Skill retrieval is itself an RAG system — using retrieved skills to enhance an agent's generation capabilities.

1. The Problem

In our skill system with 56 skills, before each task begins we need to find the most relevant skills from the skill library and load them into the prompt. This is essentially an RAG problem:

Query  = Current task description
Corpus = 56 SKILL.md files
Goal   = Recall the top 3-5 most relevant skills

Most RAG tutorials only cover vector search. But in production, pure vector search is insufficient.

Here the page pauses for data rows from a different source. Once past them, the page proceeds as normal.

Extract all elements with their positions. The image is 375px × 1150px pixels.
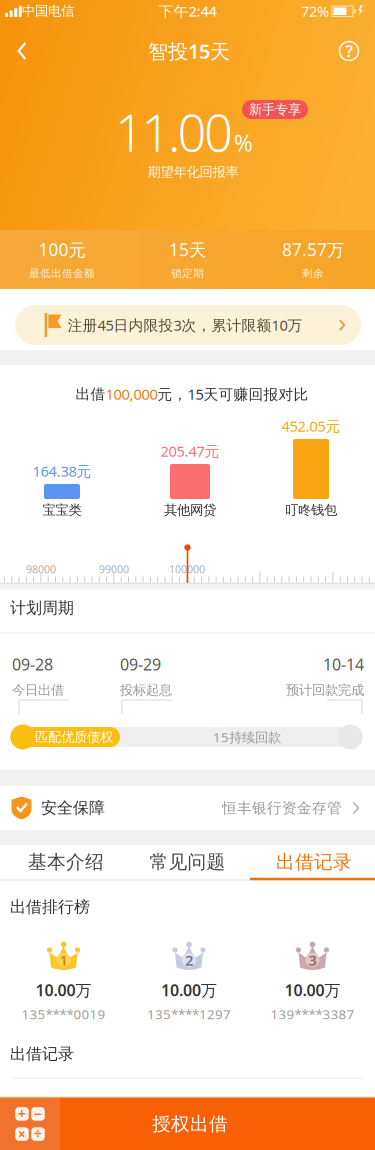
button[interactable]: 出借记录 <box>252 844 375 880</box>
staticText: − <box>34 1105 42 1123</box>
staticText: 期望年化回报率 <box>148 164 238 180</box>
staticText: 授权出借 <box>152 1112 228 1135</box>
staticText: 15持续回款 <box>213 728 281 746</box>
staticText: 09-29 <box>120 654 161 675</box>
staticText: 2 <box>185 950 193 970</box>
staticText: 164.38元 <box>32 461 92 481</box>
staticText: 100元 <box>38 238 86 261</box>
button[interactable]: Help <box>334 36 364 66</box>
staticText: 10.00万 <box>161 979 217 1001</box>
staticText: 投标起息 <box>120 682 172 698</box>
staticText: 205.47元 <box>160 441 220 461</box>
staticText: 下午2:44 <box>158 1 216 21</box>
staticText: 135****1297 <box>147 1005 231 1023</box>
staticText: 87.57万 <box>282 238 344 261</box>
staticText: 09-28 <box>12 654 53 675</box>
staticText: % <box>234 128 253 158</box>
staticText: 452.05元 <box>282 416 340 436</box>
staticText: 元，15天可赚回报对比 <box>158 384 308 404</box>
staticText: 安全保障 <box>41 798 105 818</box>
staticText: 139****3387 <box>270 1005 354 1023</box>
staticText: × <box>18 1125 26 1143</box>
staticText: 匹配优质债权 <box>35 729 113 745</box>
staticText: 剩余 <box>302 267 324 280</box>
staticText: 最低出借金额 <box>29 267 95 280</box>
staticText: 100,000 <box>106 384 158 404</box>
button[interactable]: 计算器 <box>0 1098 60 1150</box>
staticText: 宝宝类 <box>42 502 82 518</box>
staticText: 15天 <box>169 238 206 261</box>
staticText: 叮咚钱包 <box>285 502 337 518</box>
staticText: ? <box>346 40 352 62</box>
staticText: 99000 <box>99 562 129 576</box>
staticText: 常见问题 <box>150 850 226 873</box>
staticText: 3 <box>308 950 316 970</box>
staticText: 基本介绍 <box>28 850 104 873</box>
button[interactable]: 基本介绍 <box>4 844 128 880</box>
staticText: 新手专享 <box>249 101 301 118</box>
staticText: + <box>18 1105 26 1123</box>
staticText: 135****0019 <box>22 1005 106 1023</box>
button[interactable]: 注册45日内限投3次，累计限额10万 <box>15 305 361 345</box>
staticText: 出借记录 <box>10 1044 74 1064</box>
staticText: 100000 <box>169 562 205 576</box>
button[interactable]: 授权出借 <box>60 1098 375 1150</box>
staticText: 锁定期 <box>171 267 204 280</box>
staticText: 计划周期 <box>10 598 74 618</box>
staticText: 预计回款完成 <box>286 682 364 698</box>
staticText: 出借 <box>76 385 106 403</box>
button[interactable]: Back <box>2 31 42 71</box>
staticText: 中国电信 <box>22 3 74 19</box>
staticText: 出借记录 <box>276 850 352 873</box>
staticText: ÷ <box>34 1125 42 1143</box>
staticText: 10-14 <box>323 654 364 675</box>
staticText: 10.00万 <box>284 979 340 1001</box>
staticText: 恒丰银行资金存管 <box>222 799 342 817</box>
staticText: 10.00万 <box>36 979 92 1001</box>
staticText: 11.00 <box>115 98 233 166</box>
staticText: 出借排行榜 <box>10 897 90 917</box>
staticText: 今日出借 <box>12 682 64 698</box>
button[interactable]: 新手专享 <box>242 100 308 119</box>
button[interactable]: 安全保障 <box>0 786 375 830</box>
staticText: 其他网贷 <box>164 502 216 518</box>
staticText: 98000 <box>26 562 56 576</box>
button[interactable]: 常见问题 <box>125 844 250 880</box>
staticText: 智投15天 <box>148 38 230 64</box>
staticText: 72% <box>301 1 329 21</box>
staticText: 1 <box>60 950 68 970</box>
staticText: 注册45日内限投3次，累计限额10万 <box>68 315 302 335</box>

2. Dual-Path Retrieval Architecture

Instead of a pure vector approach, we use a hybrid scheme combining structural recall and vector recall:

Query
  │
  ├─→ Structural Recall
  │   ├─ Entity matching: query keywords vs skill provides/requires/tags
  │   ├─ Entity expansion: seed entity → cosine neighbors → candidate set
  │   └─ Scoring: base_score + overlap_weight × min(entity_overlap, cap)
  │
  └─→ Vector Recall
      ├─ Query embedding (384d) vs all skill embeddings
      ├─ Cosine similarity > threshold → candidate set
      └─ Scoring: similarity × vector_weight
  │
  └─→ Fusion
      ├─ Both paths hit → structural + vector + both_boost
      ├─ Only structural → structural score
      └─ Only vector → vector score
      └─ Sort by score → top-k

3. Embedding Strategy

# Model: paraphrase-multilingual-MiniLM-L12-v2 (384-dim, CPU-runnable)
# Text construction: name + description + tags + triggers + body_preview
text = f"{skill['name']} {skill['description']} {' '.join(skill['tags'])} ..."
embedding = model.encode(text, normalize_embeddings=True)
 
# Fallback strategy: sentence-transformers unavailable → hash-based embedding
# MD5 bucketing + sign bit → 384-dim sparse vector → cosine still usable

Why this model?

384 dimensions, CPU inference at 2ms/entry
Multilingual support (skill names are mixed Chinese and English)
Mature sentence-transformers ecosystem, pip install and go

The fallback strategy is essential for production — if the embedding model fails to load (OOM, version conflict), the system must not crash. Hash-based embedding has lower accuracy but ensures retrieval never breaks.

4. Why "Hybrid" Instead of "Pure Vector"

Scenario	Pure Vector	Hybrid
"deploy server" → server-operations	✅ Semantic match	✅ + exact tag match
"code-review" → code-review	✅ But might match code-style	✅ Exact provides match
"debug error" → debugging-toolkit	✅	✅ + when_to_apply match
Typo "dubug" → debugging	❌ Embedding drifts	✅ Structural recall catches it

Conclusion: Structural recall handles exact matching and fault tolerance, while vector recall handles semantic generalization. The two complement each other.

5. Fusion Strategy

After dual-path retrieval, we need fused ranking. We experimented with three strategies:

Strategy	Effect	Issue
Weighted Average	Simple and controllable	Thresholds hard to tune; one path's high score can overwhelm the other
RRF (Reciprocal Rank Fusion)	Rank-sensitive, robust	Ignores absolute score values
Conditional Fusion (currently in use)	Bonus for dual hits, penalty for single path	Requires tuning both_boost coefficient

We ultimately chose conditional fusion because it lets us push skills "hit by both paths" to the top — empirically, these tend to be the most relevant.

6. Production Considerations

Caching: Precompute all skill embeddings at build time; only the query needs encoding at runtime
Latency: One retrieval ≈ 5ms (embedding) + 1ms (cosine) + 0.5ms (structural)
Updates: New/modified skills → incremental embedding index update, no full rebuild needed
Degradation chain: Normal → Degrade to pure vector → Degrade to keyword LIKE query → Degrade to random return

7. Key Differences from General RAG

In our case, the "G" in RAG is not external documents but a skill library. This means:

What's retrieved is not "information" but "behavior patterns"
Relevance is not semantic similarity, but "can this skill handle the current task"
The impact of a wrong retrieval is not "answering off-topic" but "the Agent uses the wrong method"

Thus, retrieval quality is even more critical than in general RAG — recalling an irrelevant skill can steer the entire task in the wrong direction.

Conclusion: Hybrid retrieval + conditional fusion + three-stage degradation is the reliable solution we've validated in production.